(Items listed in a dataset)

/---

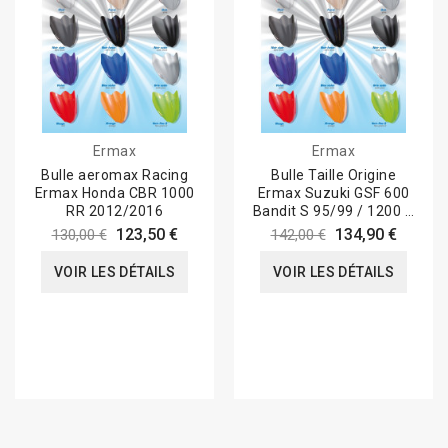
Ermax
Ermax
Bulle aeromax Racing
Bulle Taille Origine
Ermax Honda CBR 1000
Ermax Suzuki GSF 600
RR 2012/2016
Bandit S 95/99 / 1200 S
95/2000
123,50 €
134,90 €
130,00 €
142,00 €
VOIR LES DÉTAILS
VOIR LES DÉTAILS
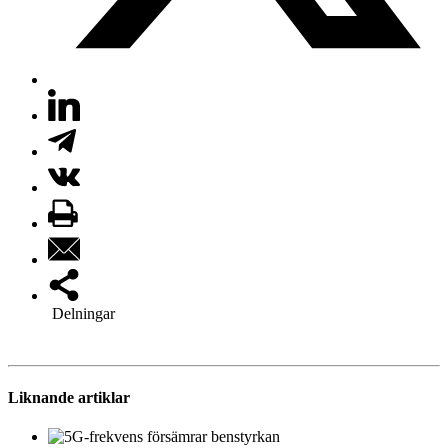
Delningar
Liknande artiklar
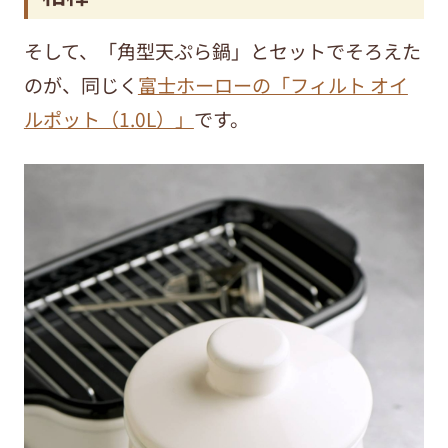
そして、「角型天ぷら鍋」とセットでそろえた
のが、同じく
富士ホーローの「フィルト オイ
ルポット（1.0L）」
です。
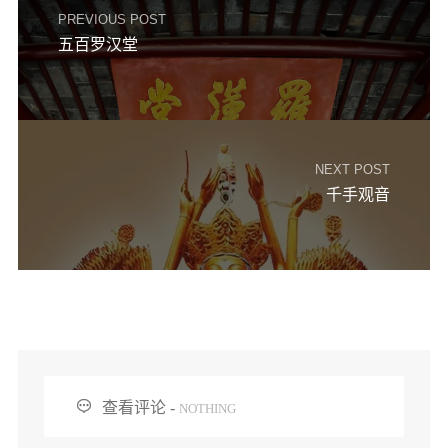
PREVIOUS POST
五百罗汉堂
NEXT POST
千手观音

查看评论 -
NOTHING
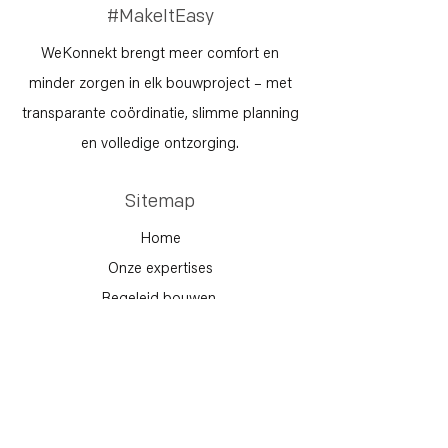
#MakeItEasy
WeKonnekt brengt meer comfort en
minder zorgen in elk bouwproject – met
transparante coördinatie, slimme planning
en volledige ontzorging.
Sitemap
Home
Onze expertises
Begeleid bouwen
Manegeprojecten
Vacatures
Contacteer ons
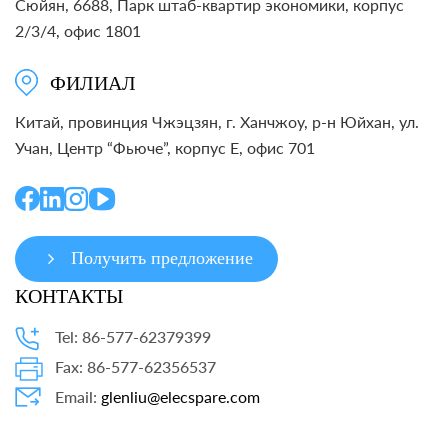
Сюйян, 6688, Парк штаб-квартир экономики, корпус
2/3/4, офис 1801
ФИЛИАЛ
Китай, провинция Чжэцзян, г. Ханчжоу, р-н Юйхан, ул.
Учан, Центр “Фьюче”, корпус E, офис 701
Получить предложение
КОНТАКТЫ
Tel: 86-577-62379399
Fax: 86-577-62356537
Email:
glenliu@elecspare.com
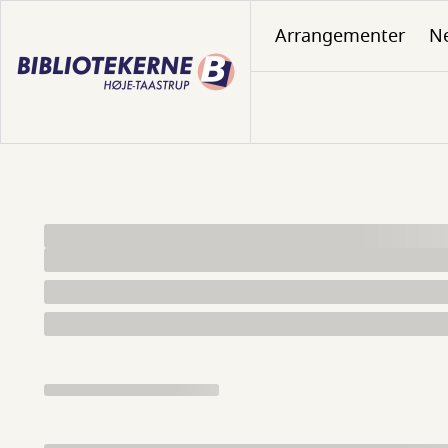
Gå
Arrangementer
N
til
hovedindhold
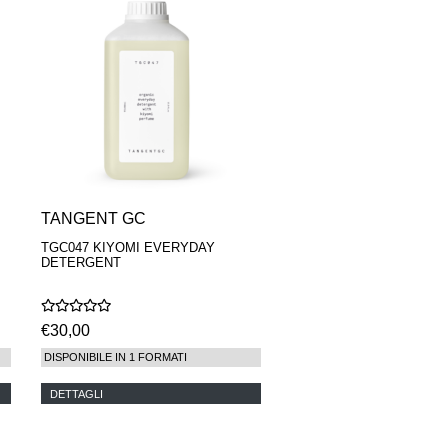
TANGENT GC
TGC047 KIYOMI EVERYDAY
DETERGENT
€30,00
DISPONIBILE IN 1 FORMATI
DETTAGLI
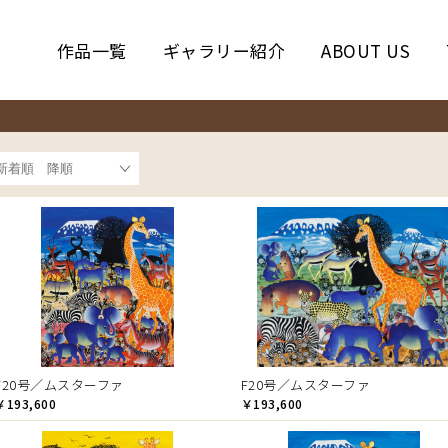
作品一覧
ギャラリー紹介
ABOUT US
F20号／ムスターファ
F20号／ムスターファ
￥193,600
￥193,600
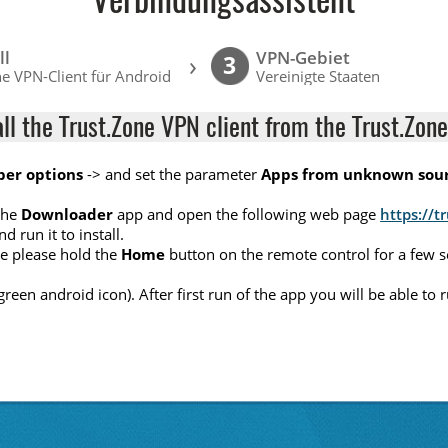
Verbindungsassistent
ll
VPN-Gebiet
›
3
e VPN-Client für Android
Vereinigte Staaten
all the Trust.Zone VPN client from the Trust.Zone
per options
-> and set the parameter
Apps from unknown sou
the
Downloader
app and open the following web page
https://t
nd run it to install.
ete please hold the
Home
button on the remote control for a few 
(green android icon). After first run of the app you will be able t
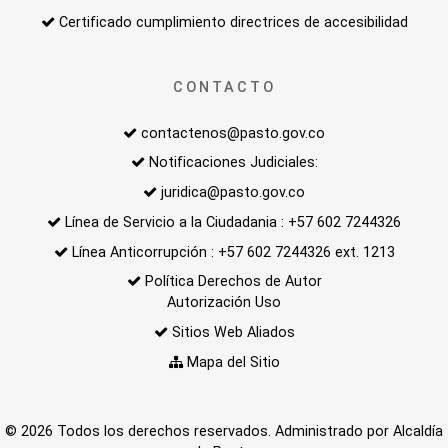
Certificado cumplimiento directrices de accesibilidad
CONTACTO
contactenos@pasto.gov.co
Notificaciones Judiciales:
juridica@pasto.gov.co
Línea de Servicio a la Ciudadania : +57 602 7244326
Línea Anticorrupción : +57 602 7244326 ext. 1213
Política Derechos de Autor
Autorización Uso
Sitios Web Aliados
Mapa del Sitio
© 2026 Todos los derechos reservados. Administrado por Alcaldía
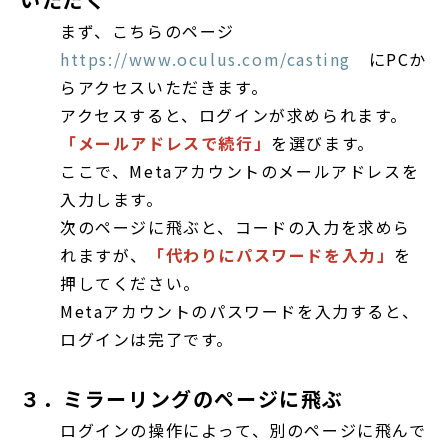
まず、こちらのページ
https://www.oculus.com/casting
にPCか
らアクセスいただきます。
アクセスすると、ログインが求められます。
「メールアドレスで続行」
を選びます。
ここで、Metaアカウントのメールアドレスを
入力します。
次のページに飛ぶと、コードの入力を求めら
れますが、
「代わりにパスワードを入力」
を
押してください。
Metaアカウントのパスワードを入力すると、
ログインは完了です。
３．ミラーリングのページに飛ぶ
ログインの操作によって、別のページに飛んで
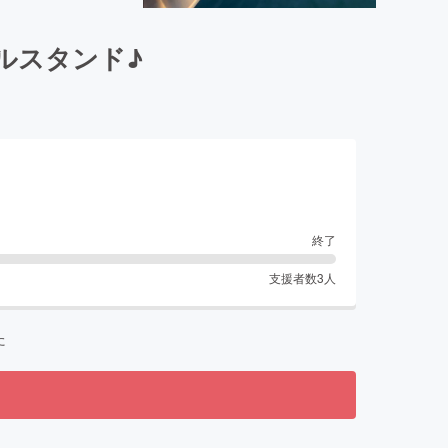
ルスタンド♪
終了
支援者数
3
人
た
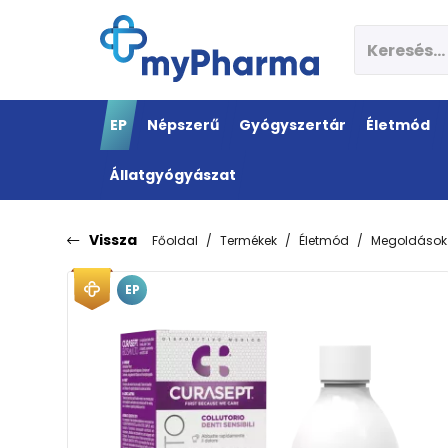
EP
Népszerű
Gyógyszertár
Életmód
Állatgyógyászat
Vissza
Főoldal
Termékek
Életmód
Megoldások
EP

\---

**Exercise brief:** Set down exactly, and only, the lines from the one containing "e VPN-Client für Android" through the last line of the entries. Pictures do not belong in the copy.

**Answer space:**
e VPN-Client für Android
Vereinigte Staaten
all the Trust.Zone VPN client from the Trust.Zone
per options
-> and set the parameter
Apps from unknown sou
the
Downloader
app and open the following web page
https://t
nd run it to install.
ete please hold the
Home
button on the remote control for a few 
(green android icon). After first run of the app you will be able t
Certificado cumplimiento directrices de accesibilidad
CONTACTO
contactenos@pasto.gov.co
Notificaciones Judiciales:
juridica@pasto.gov.co
Línea de Servicio a la Ciudadania : +57 602 7244326
Línea Anticorrupción : +57 602 7244326 ext. 1213
Política Derechos de Autor
Autorización Uso
Sitios Web Aliados
Mapa del Sitio
© 2026 Todos los derechos reservados. Administrado por Alcaldía
まず、こちらのページ
https://www.oculus.com/casting
にPCか
らアクセスいただきます。
アクセスすると、ログインが求められます。
「メールアドレスで続行」
を選びます。
ここで、Metaアカウントのメールアドレスを
入力します。
次のページに飛ぶと、コードの入力を求めら
れますが、
「代わりにパスワードを入力」
を
押してください。
Metaアカウントのパスワードを入力すると、
ログインは完了です。
３．ミラーリングのページに飛ぶ
ログインの操作によって、別のページに飛んで
ルスタンド♪
終了
支援者数
3
人
た
EP
Népszerű
Gyógyszertár
Életmód
Állatgyógyászat
Vissza
Főoldal
Termékek
Életmód
Megoldások
EP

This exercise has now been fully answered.